● DIRECTIONS
Set down a faithful copy of every record below, with no images.

(Records from a dataset)
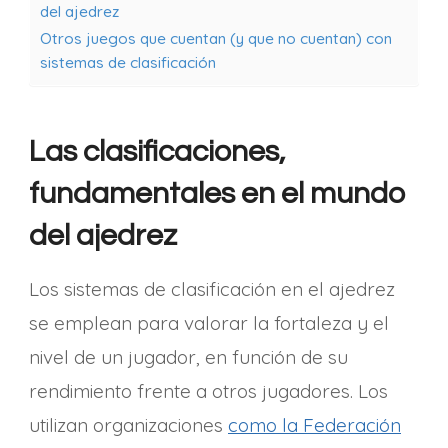
del ajedrez
Otros juegos que cuentan (y que no cuentan) con
sistemas de clasificación
Las clasificaciones,
fundamentales en el mundo
del ajedrez
Los sistemas de clasificación en el ajedrez
se emplean para valorar la fortaleza y el
nivel de un jugador, en función de su
rendimiento frente a otros jugadores. Los
utilizan organizaciones
como la Federación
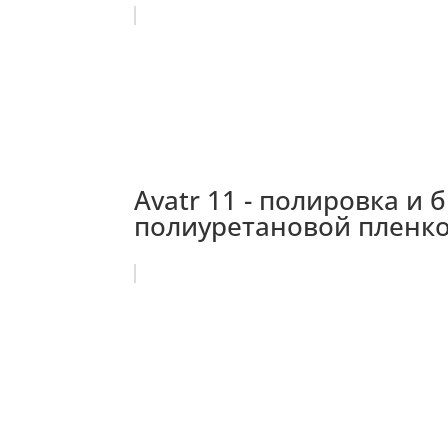
Avatr 11 - полировка и
полиуретановой пленк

● SOLUTION FOR THIS PROBLEM
del ajedrez
Otros juegos que cuentan (y que no cuentan) con
sistemas de clasificación
Las clasificaciones,
fundamentales en el mundo
del ajedrez
Los sistemas de clasificación en el ajedrez
se emplean para valorar la fortaleza y el
nivel de un jugador, en función de su
rendimiento frente a otros jugadores. Los
utilizan organizaciones
como la Federación
Avatr 11 - полировка и
полиуретановой пленк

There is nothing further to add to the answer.